So, okay, this kind of thing frustrates me every time I see it and I'm going to take it out on you, but no hard feelings, I feel this way every time I see this trope.
During the rape scene, you are describing Starla as feeling nothing but pain, fear, humiliation... and then suddenly she comes. After your evil villain has been biting her breasts hard enough to make her scream and beg, and then he shoves his fingers in her and... she just comes? Like that? No, sorry. This is a major league fail.
It is quite possible for a person (and presumably a pony) to come from being raped. It's psychologically destructive and horrible for the victim when it happens, and makes them more likely to blame themselves. However, no one comes from nothing but painful sensations. No one. Even masochists, because they are wired to find pain pleasureable. So if you were writing a masochist experiencing pain, you'd describe both the pain and the building sexual excitement.
There is no evidence that Starla is experiencing any sort of pleasure or sexual excitement from what Dark Conquest is doing to her. It all seems to be entirely painful. And having three fingers shoved up your hoo-ha when you are not sexually excited can be extremely painful. It is not, by itself, a sensation that would ever make a woman come unless she was desperately excited and ready to pop at any moment. Women don't come from penetration (again, unless they're very, very aroused and ready to come at almost anything); they come from nerve clusters inside them being repeatedly stimulated by the object that's penetrating them. Even if those nerve clusters are being set off by nothing more than being stretched from penetration, it's still going to require multiple incidences.
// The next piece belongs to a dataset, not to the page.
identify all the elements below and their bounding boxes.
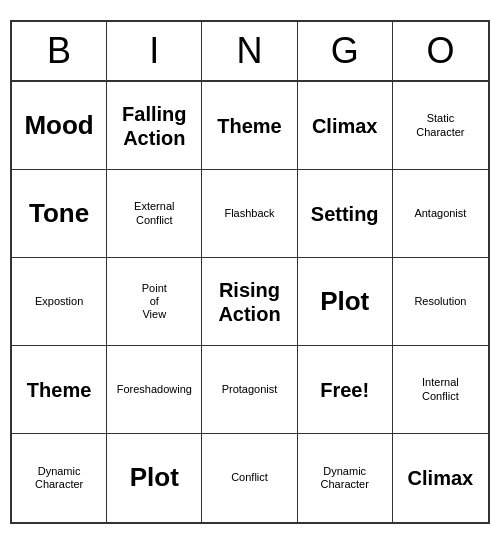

There's a reason sex consists of in-out, in-out and not "he sticks his dick in and then they just sit there and don't move until they come."
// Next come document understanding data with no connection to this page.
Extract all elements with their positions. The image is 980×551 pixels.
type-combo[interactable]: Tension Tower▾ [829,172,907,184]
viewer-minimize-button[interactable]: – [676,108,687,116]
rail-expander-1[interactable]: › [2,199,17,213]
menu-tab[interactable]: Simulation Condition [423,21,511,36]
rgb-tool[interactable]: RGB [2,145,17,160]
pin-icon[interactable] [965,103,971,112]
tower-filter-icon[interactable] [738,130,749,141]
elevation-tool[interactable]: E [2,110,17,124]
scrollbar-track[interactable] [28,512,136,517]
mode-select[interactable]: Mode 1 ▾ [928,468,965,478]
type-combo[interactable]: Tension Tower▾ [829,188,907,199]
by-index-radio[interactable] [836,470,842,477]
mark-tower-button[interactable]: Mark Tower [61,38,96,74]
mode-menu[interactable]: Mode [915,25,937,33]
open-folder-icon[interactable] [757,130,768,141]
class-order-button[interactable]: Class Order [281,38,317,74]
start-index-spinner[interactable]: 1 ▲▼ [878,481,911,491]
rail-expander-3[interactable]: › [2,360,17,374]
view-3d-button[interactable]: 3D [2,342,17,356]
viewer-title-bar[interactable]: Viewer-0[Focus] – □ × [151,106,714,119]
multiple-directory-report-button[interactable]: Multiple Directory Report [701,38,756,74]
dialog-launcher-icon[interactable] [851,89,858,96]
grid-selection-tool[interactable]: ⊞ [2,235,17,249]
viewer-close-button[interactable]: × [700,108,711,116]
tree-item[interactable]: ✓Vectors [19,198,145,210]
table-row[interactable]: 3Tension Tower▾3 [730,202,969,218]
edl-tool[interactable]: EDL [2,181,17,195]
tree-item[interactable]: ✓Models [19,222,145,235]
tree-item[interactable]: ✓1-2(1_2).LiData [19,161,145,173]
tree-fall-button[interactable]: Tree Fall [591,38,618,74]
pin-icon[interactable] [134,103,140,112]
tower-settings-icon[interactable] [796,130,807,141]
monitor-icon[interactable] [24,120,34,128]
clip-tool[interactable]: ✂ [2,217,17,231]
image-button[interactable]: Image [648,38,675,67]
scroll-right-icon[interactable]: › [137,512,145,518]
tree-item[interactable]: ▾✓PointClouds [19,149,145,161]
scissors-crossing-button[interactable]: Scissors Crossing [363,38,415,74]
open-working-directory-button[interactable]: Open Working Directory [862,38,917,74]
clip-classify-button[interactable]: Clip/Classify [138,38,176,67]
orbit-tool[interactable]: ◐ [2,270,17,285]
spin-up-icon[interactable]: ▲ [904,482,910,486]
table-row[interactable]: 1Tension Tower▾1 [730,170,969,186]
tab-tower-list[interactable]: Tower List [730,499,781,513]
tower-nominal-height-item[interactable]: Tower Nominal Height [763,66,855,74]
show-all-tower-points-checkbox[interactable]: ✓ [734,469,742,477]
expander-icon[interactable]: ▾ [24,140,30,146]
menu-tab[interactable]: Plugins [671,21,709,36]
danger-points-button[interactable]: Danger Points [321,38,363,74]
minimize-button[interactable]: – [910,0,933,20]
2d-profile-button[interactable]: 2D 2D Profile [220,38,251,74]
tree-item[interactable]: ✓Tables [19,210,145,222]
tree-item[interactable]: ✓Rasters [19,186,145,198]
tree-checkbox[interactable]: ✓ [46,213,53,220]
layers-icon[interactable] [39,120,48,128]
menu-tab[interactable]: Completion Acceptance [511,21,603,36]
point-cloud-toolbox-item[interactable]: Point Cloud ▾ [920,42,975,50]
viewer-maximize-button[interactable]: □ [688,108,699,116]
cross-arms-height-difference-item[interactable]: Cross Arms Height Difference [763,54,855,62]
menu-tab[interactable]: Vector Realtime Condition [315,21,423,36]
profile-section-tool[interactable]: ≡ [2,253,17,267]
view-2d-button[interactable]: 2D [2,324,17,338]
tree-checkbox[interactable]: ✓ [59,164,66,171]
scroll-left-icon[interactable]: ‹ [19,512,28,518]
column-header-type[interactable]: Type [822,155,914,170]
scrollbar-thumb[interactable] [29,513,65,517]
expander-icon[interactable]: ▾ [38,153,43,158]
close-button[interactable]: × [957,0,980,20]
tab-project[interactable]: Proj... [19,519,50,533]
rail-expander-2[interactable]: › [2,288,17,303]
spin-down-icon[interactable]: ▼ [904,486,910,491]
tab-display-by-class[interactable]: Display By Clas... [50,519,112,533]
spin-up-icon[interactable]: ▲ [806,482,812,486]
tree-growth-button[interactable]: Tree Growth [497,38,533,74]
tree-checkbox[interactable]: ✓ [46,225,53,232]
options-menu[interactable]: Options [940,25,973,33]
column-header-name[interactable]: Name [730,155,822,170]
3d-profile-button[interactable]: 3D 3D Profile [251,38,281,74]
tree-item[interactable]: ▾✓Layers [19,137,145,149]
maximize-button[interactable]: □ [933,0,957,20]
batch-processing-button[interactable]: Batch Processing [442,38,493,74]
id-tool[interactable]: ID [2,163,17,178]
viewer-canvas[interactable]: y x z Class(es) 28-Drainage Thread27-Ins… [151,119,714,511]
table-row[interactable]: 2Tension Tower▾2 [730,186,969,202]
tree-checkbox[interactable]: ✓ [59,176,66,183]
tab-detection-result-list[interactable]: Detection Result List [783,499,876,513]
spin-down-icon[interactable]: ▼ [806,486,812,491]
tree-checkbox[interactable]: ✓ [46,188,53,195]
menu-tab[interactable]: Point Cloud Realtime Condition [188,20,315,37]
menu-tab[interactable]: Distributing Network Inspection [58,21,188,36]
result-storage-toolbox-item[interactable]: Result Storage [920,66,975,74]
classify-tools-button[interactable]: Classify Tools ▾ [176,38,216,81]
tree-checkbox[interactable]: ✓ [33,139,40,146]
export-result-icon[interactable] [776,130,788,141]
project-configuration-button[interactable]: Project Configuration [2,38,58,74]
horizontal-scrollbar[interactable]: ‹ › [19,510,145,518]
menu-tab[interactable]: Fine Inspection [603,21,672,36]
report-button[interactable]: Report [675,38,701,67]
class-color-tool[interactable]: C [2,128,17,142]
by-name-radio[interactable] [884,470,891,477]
So even if Starla was turned on despite herself, it is extremely unlikely that just having fingers shoved into her would make her come, unless she was very, very turned on. And the way you describe her behavior and how she feels, it does not seem that she's turned on at all. She's angry and scared and humiliated and in pain, but there is no description of any kind of pleasure whatsoever until all of a sudden she comes. That is not how it works.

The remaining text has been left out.